I’m guessing many of you have heard of painting a blue (or teal) pumpkin and putting it on your front porch Halloween night. Maybe you have seen the blue pumpkin candy buckets. Do you know what these represent though?
If any of you are wondering what these blue decorations mean, the painted blue pumpkin on a porch means that you are offering non-edible treats for kids with allergies or some kind of diet restrictions; such as spider rings, Halloween pencils, stickers etc. These understanding homes often have 2 bowls, 1 with traditional candy and the other with non-edibles.
Now kids with the blue candy buckets are probably children who might have some kind of disability and by carrying around a blue pumpkin to collect candy in are hoping others will be extra understanding. These kids may have food allergies, speech delays, learning disabilities, texture sensitivities, etc.
These gestures are cute and the idea of having a universal sign is sweet. Showing acceptance is always nice to see and I feel like these concepts fall under the same as wearing autism awareness shirts and posting awareness bumper stickers on your car. But I’m a little disappointed that people feel they need to do these things with hope that their special needs child will be included. Isn’t this a holiday? A holiday that includes dressing up and being a part of your community?
Relax it’s a holiday
Honestly, it’s a holiday where people hand out candy. Why do people get their panties all up in a bunch over what counts as a costume? And who invented the age rule?? I hear so many curmudgeons say things like “I only hand out candy to kids” or “If they don’t have a costume they don’t get candy”. Do these people really check for birth certificates? Or is this based on where people score on mental capacity tests? And the made up rule that people have to dress up? This rule excludes people who can’t afford costumes, people with texture sensitivities, and simply people who don’t process the reason for needing a costume.
Basically who is so high and mighty to make all these rules? Do people with limited to no speech not get to experience being a part of their community because they can’t say the magical words, “Trick or treat”?
I think if someone comes to your door with good intentions of being a part of the holiday and your porch light is on, you can recognize that they are trying. Hand out candy and don’t try to scare the little ones.
New to Trick or Treats
Not everyone understands how trick or treating works. It can take kids on the autism spectrum years to figure out the social rules of this holiday. There is not always a lot of practice before the big night and it only happens once a year! Then you throw in costumes, knocking on strangers doors, and small talk and things can get overwhelming.
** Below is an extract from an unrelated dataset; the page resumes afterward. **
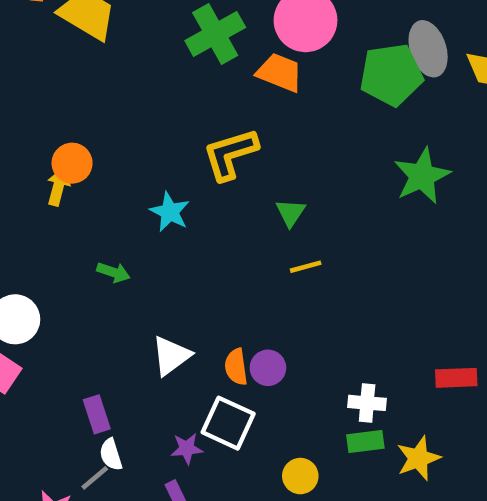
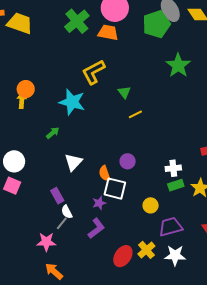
cyan star: (170, 212) -> (72, 102), size x1.5
green arrow: (113, 272) -> (53, 133), turned -48
white triangle: (171, 356) -> (73, 162), moved
orange semicircle: (236, 367) -> (104, 173), moved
Little mr. L’s first real door-to-door Halloween experience didn’t last very long, 3 or 4 doors at most. It was cold, snowy and wet. The concept little mr. L couldn’t grasp was the not getting to go inside the warm houses part. He got dressed up, walked to the houses, knocked, got his treat and then wanted to go inside and visit. This resulted in pulling away a kicking, screaming and crying kid from every door. Hence the low number of doors we attempted.
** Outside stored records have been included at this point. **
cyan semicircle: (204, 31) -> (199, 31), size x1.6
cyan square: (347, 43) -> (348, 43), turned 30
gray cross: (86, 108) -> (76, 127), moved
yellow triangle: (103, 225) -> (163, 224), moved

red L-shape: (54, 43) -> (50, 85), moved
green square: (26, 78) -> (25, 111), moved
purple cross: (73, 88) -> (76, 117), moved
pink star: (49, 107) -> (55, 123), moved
Since that first attempt it has got less stressful every year and mr. L is picking up from his little brother mr. C how it’s done. But this is a little insight to the sweet families who still choose to hand out candy on Oct. 31st. Some kids have anxiety, some have social disorders, among many other possibilities, and it isn’t based on their size or age.
Teach your kids to say thank you!
On the other side, I just got to say, my kids are taught that saying thank you is equally as important as learning to say trick or treat. Apparently this is rare and last year it earned them MANY extra handfuls of candy from grateful candy handing outers.
Costumes may be optional
Mr. L likes costumes and he likes dressing up, but mr. L doesn’t always care what society thinks. He wore red mini mouse shoes because they had a zipper that made putting them on easier. He didn’t care if mini mouse is traditionally targeted towards girls. He also likes wearing Lularoe leggings because they are soft and stretchy. My son doesn’t care if Lularoe is mostly a girl clothing brand.
This year mr. L picked out a Lego batgirl outfit for his costume. Will he wear it Halloween night when he goes trick or treating? I don’t know 🤷♀️ His siblings wore costumes to a Halloween convention and my husband brought mr.L’s batgirl costume but he never wore it. I mean he likes the costume, he plays in it at home. My son has all sorts of super hero costumes he likes to wear and sometimes we all just wear capes when we run errands or go to lunch because… Why not?
But when I take my 3 kids trick or treating this year and if my 8 year old doesn’t understand the expectation that his costume equals candy in his bucket, are people really going to harass him on their front porch? That would be really embarrassing for whatever human thinks they are an adult when in fact they are being so childish and intolerant. They would be missing out on the cuteness of hearing my 3 little ones chiming “thank you” in chorus. I hope all 3 of my kids choose to dress up but I’m not going to cause stress or tears over it and I hope no one is cruel enough to do so if they don’t dress up.
So this year, paint a blue (or teal) pumpkin if you want, use a blue pumpkin bucket if that’s your thing, remember to say thank you, and be friendly and hand out candy (or toothbrushes if that’s your thing) to anyone who tries to come to your door with good intentions, and have an inclusive spooky holiday everyone!